***** EXERCISE DATA *****
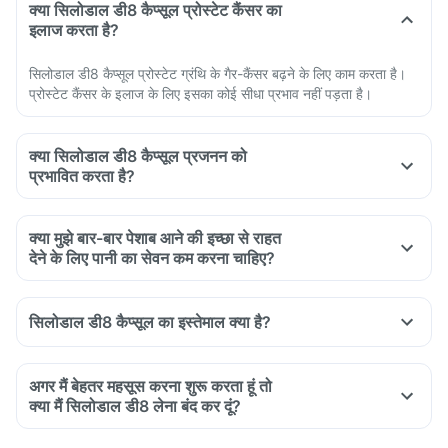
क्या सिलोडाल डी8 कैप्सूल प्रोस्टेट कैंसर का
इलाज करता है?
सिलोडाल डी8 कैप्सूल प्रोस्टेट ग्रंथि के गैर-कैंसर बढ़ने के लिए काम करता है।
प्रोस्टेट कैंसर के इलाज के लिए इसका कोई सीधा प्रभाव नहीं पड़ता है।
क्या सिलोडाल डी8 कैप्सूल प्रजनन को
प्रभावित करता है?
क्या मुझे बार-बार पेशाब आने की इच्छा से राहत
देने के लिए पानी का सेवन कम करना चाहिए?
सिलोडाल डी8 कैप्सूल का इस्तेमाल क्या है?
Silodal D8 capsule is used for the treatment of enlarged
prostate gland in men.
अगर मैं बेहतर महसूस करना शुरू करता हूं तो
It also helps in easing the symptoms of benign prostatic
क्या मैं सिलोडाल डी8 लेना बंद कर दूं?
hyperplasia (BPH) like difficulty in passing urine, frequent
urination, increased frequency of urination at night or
*****
***** EXERCISE DATA *****
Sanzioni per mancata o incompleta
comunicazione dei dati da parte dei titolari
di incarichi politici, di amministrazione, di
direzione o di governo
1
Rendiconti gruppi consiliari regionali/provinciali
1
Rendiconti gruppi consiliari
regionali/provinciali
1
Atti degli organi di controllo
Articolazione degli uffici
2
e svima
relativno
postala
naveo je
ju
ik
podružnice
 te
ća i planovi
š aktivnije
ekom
*****
### AIM OF THE EXERCISE
Give back, exactly as written, the stretch from the line with "hyperplasia (BPH) like" through the line with "urination, increased frequency", and no other lines from the records above.

### RESPONSE
hyperplasia (BPH) like difficulty in passing urine, frequent
urination, increased frequency of urination at night or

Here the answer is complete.